_REQUIREMENT_.
In the data, find the word "federal" and copy out every line that has it.
Segment Start: SOURCE INFORMATION
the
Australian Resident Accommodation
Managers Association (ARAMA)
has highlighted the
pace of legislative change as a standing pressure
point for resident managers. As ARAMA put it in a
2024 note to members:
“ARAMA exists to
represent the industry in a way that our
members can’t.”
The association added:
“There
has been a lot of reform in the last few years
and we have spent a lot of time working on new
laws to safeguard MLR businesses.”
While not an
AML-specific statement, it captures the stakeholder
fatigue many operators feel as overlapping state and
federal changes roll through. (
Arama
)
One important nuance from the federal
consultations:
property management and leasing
Segment End: SOURCE INFORMATION
Segment Start: SOURCE INFORMATION
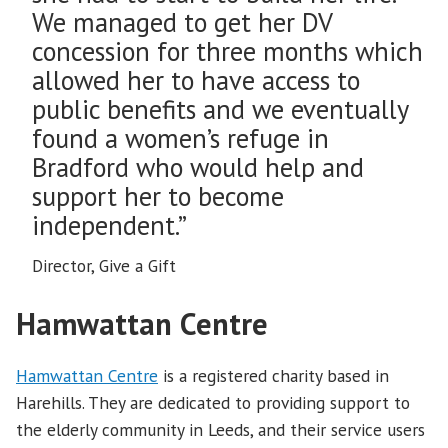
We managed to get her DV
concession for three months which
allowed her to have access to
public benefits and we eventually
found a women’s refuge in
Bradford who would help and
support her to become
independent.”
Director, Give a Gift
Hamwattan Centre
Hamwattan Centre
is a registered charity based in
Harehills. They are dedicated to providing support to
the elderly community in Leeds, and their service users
Segment End: SOURCE INFORMATION
_SOLUTION FOR THIS EXERCISE_.
federal changes roll through. (
One important nuance from the federal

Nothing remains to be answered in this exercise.